Te confieso que en un momento dado tuve la certeza de que el país desaparecería de la faz de la tierra. Pensé que de un momento a otro sería abducido por invasores extraterrestres o absorbido por un conjunto de repúblicas de signo desconocido. Por suerte esa espeluznante idea paranoica ha dado paso a otras que podrían ser suscritas por Ray Bradbury, pero que por lo pronto no voy a referir, sobre todo porque muchos ya lo han hecho y bastante bien. Al margen de esto, lo que en realidad quería decirte, y con esto termino, es que ahora, hoy en día (no sé mañana) soy optimista. Creo que sacaremos la cabeza como aquel perro semihundido del cuadro de Goya. Creo que sobreviviremos a tanta prehistoria y a tanto desconcierto. Tengo fe en ello. No sé todavía de qué forma, pero sobreviviremos. No sé todavía porque tengo fe en ello.

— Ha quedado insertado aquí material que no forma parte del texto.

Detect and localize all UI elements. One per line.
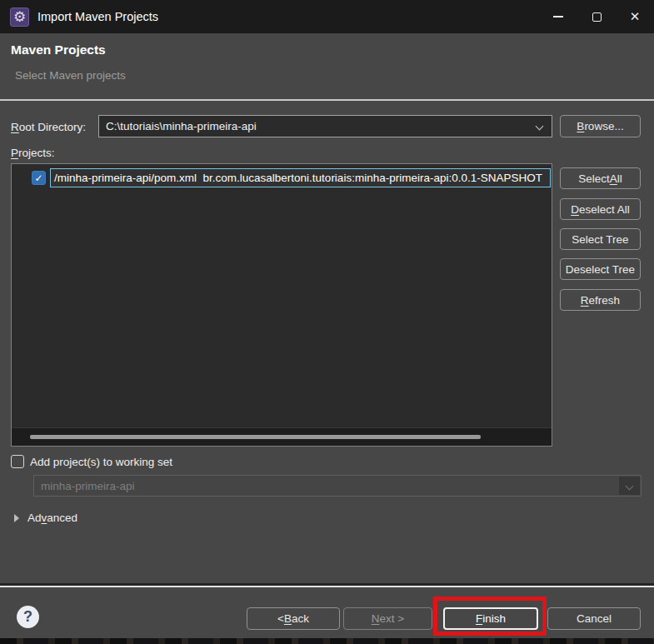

Pero en fin. Dejemos esto hasta aquí y sigamos cultivando nuestro huerto. Salúdame a los amigos comunes y muchas gracias por escribirme. Si sabes de algún producto de última generación (o alguna planta milagrosa de los Andes) que combata eficazmente la jaqueca, por favor avísame. Quizás así no tarde tanto en responder tus cartas y evite fabricar justificaciones bochornosas.